Citizen reporter
2 minute read
22 Jan 2019
7:18 pm

Ramaphosa calls for sanctions against Zimbabwe to be lifted

Citizen reporter

According to the country's Human Rights Commission, eight people have been killed in the unrest which has gripped the country.

A crackdown by Zimbabwean security forces has been fiercely criticised by the UN human rights office, with allegations of shootings, beatings and abductions of opposition figures, activists and residents. AFP/File/ZINYANGE AUNTONY

President Cyril Ramaphosa has called for sanctions against Zimbabwe to be lifted and has said his government is currently discussing a solution to the country’s ongoing economic crisis and resulting civil unrest, Reuters reports.

According to the president, Zimbabwe’s situation is a “challenge” for the whole of Africa.

He said he plans to meet with Zimbabwe’s president, Emmerson Mnangagwa, later on.

The Zimbabwean Human Rights Commission, meanwhile, says it has documented eight deaths since the crackdown on protests over the country’s fuel price began, AP reports. It was reported earlier that a collective of human rights organisations had put the death toll at 12.

AFP reported earlier on Tuesday that Mnangagwa has landed back in Harare, according to state television, after cutting short a foreign tour over nationwide protests that were met with a brutal security crackdown.

Police and soldiers launched a large-scale operation against suspected protesters, activists, and organisers of the strike last week, which was triggered by the sharp rise in fuel prices.

READ MORE: Mnangagwa returns to Zimbabwe after protest crackdown

Apart from the death toll, 78 people have been treated for gunshot injuries, according to the Zimbabwe Human Rights NGO Forum, which recorded more than 240 incidents of assault and torture.

About 700 people have been arrested.

“I am happy that the country is quiet. Our people should concentrate on their work,” Mnangagwa said after landing late on Monday night. “There are channels of communication.
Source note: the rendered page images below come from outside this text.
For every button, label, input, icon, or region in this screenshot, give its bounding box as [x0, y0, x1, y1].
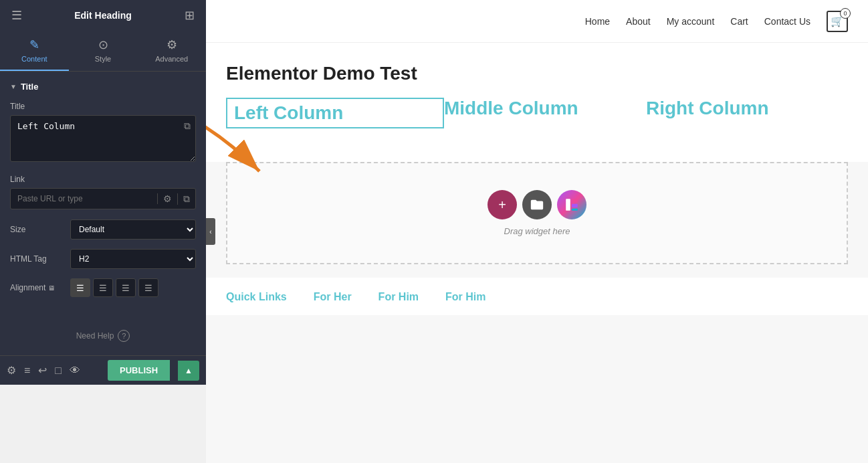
- title-field-label: Title: [10, 102, 196, 111]
- size-select[interactable]: Default Small Medium Large XL XXL: [70, 219, 196, 240]
- right-column-heading[interactable]: Right Column: [646, 98, 848, 128]
- footer-col-2-title: For Her: [314, 291, 352, 303]
- content-tab-icon: ✎: [29, 37, 39, 52]
- size-control: Default Small Medium Large XL XXL: [70, 219, 196, 240]
- tab-content-label: Content: [21, 55, 47, 63]
- svg-rect-4: [572, 209, 578, 211]
- collapse-handle[interactable]: ‹: [206, 218, 215, 245]
- grid-icon[interactable]: ⊞: [179, 8, 199, 23]
- empty-section: + Drag widget here: [226, 162, 848, 264]
- nav-contact[interactable]: Contact Us: [764, 16, 810, 27]
- footer-col-4: For Him: [445, 291, 485, 308]
- bottom-bar: ⚙ ≡ ↩ □ 👁 PUBLISH ▲: [0, 355, 206, 385]
- page-content: Elementor Demo Test Left Column Middle C…: [206, 43, 868, 162]
- align-right-btn[interactable]: ☰: [116, 278, 136, 297]
- tab-advanced[interactable]: ⚙ Advanced: [137, 31, 206, 71]
- style-tab-icon: ⊙: [98, 37, 108, 52]
- alignment-control: ☰ ☰ ☰ ☰: [70, 278, 196, 297]
- footer-col-3-title: For Him: [378, 291, 419, 303]
- nav-home[interactable]: Home: [585, 16, 610, 27]
- footer-col-4-title: For Him: [445, 291, 485, 303]
- nav-about[interactable]: About: [626, 16, 651, 27]
- svg-rect-2: [572, 199, 578, 202]
- need-help-section[interactable]: Need Help ?: [0, 316, 206, 355]
- alignment-buttons: ☰ ☰ ☰ ☰: [70, 278, 196, 297]
- nav-myaccount[interactable]: My account: [667, 16, 715, 27]
- site-header: Home About My account Cart Contact Us 🛒 …: [206, 0, 868, 43]
- link-settings-icon[interactable]: ⚙: [157, 193, 177, 204]
- size-label: Size: [10, 225, 70, 234]
- preview-icon[interactable]: 👁: [70, 365, 80, 377]
- left-column-heading[interactable]: Left Column: [226, 98, 444, 128]
- publish-button[interactable]: PUBLISH: [108, 360, 170, 381]
- html-tag-select[interactable]: H1 H2 H3 H4 H5 H6 div span p: [70, 249, 196, 269]
- align-justify-btn[interactable]: ☰: [138, 278, 158, 297]
- advanced-tab-icon: ⚙: [167, 37, 177, 52]
- middle-column-heading[interactable]: Middle Column: [444, 98, 646, 128]
- svg-rect-1: [566, 199, 570, 211]
- footer-col-3: For Him: [378, 291, 419, 308]
- tab-style[interactable]: ⊙ Style: [69, 31, 138, 71]
- section-title-label: Title: [21, 82, 39, 92]
- cart-count: 0: [840, 8, 851, 19]
- html-tag-control: H1 H2 H3 H4 H5 H6 div span p: [70, 249, 196, 269]
- responsive-icon[interactable]: □: [55, 365, 62, 377]
- link-field-label: Link: [10, 175, 196, 184]
- align-left-btn[interactable]: ☰: [70, 278, 90, 297]
- drag-widget-text: Drag widget here: [504, 226, 570, 236]
- undo-icon[interactable]: ↩: [38, 364, 47, 377]
- title-input-copy-icon[interactable]: ⧉: [184, 120, 191, 132]
- panel-content: ▼ Title Title Left Column ⧉ Link ⚙ ⧉: [0, 72, 206, 316]
- footer-col-1: Quick Links: [226, 291, 287, 308]
- alignment-device-icon: 🖥: [48, 284, 55, 292]
- add-widget-btn[interactable]: +: [487, 190, 517, 219]
- size-row: Size Default Small Medium Large XL XXL: [10, 219, 196, 240]
- html-tag-row: HTML Tag H1 H2 H3 H4 H5 H6 div span p: [10, 249, 196, 269]
- link-input-row: ⚙ ⧉: [10, 188, 196, 209]
- need-help-label: Need Help: [76, 331, 114, 341]
- link-copy-icon[interactable]: ⧉: [177, 193, 195, 205]
- help-icon: ?: [118, 330, 130, 342]
- columns-row: Left Column Middle Column Right Column: [226, 98, 848, 128]
- widget-icons: +: [487, 190, 586, 219]
- sidebar: ✎ Content ⊙ Style ⚙ Advanced ▼ Title: [0, 31, 206, 355]
- link-input[interactable]: [11, 189, 157, 209]
- sidebar-tabs: ✎ Content ⊙ Style ⚙ Advanced: [0, 31, 206, 72]
- columns-section: Left Column Middle Column Right Column: [226, 98, 848, 128]
- html-tag-label: HTML Tag: [10, 254, 70, 264]
- publish-arrow-btn[interactable]: ▲: [178, 361, 199, 381]
- title-input-wrapper: Left Column ⧉: [10, 115, 196, 165]
- svg-rect-3: [572, 204, 578, 207]
- footer-col-2: For Her: [314, 291, 352, 308]
- site-nav: Home About My account Cart Contact Us 🛒 …: [585, 11, 848, 32]
- elementor-widget-btn[interactable]: [557, 190, 586, 219]
- footer-section: Quick Links For Her For Him For Him: [206, 278, 868, 315]
- folder-widget-btn[interactable]: [522, 190, 552, 219]
- nav-cart[interactable]: Cart: [730, 16, 748, 27]
- section-arrow-icon: ▼: [10, 83, 17, 90]
- layers-icon[interactable]: ≡: [24, 365, 30, 377]
- tab-advanced-label: Advanced: [155, 55, 188, 63]
- page-title: Elementor Demo Test: [226, 63, 848, 84]
- alignment-row: Alignment 🖥 ☰ ☰ ☰ ☰: [10, 278, 196, 297]
- top-bar: ☰ Edit Heading ⊞: [0, 0, 206, 31]
- tab-style-label: Style: [95, 55, 111, 63]
- footer-col-1-title: Quick Links: [226, 291, 287, 303]
- canvas-area: Home About My account Cart Contact Us 🛒 …: [206, 0, 868, 463]
- tab-content[interactable]: ✎ Content: [0, 31, 69, 71]
- title-input[interactable]: Left Column: [10, 115, 196, 162]
- hamburger-icon[interactable]: ☰: [7, 8, 27, 23]
- cart-icon[interactable]: 🛒 0: [827, 11, 848, 32]
- title-section-header[interactable]: ▼ Title: [10, 82, 196, 92]
- panel-title: Edit Heading: [27, 10, 179, 21]
- settings-icon[interactable]: ⚙: [7, 364, 16, 377]
- alignment-label: Alignment 🖥: [10, 283, 70, 292]
- align-center-btn[interactable]: ☰: [93, 278, 113, 297]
We want Zimbabwe developed.”

The High Court in Harare ruled on Monday that government had no powers to order the shutdown of the internet which was imposed as protests swept across the country.

Handing down judgment in a case brought by human rights lawyers and journalists, Judge Owen Tagu said: “It has become very clear that the minister had no authority to make that directive.”

Internet and social media appeared to be partially returning to normal on Tuesday morning.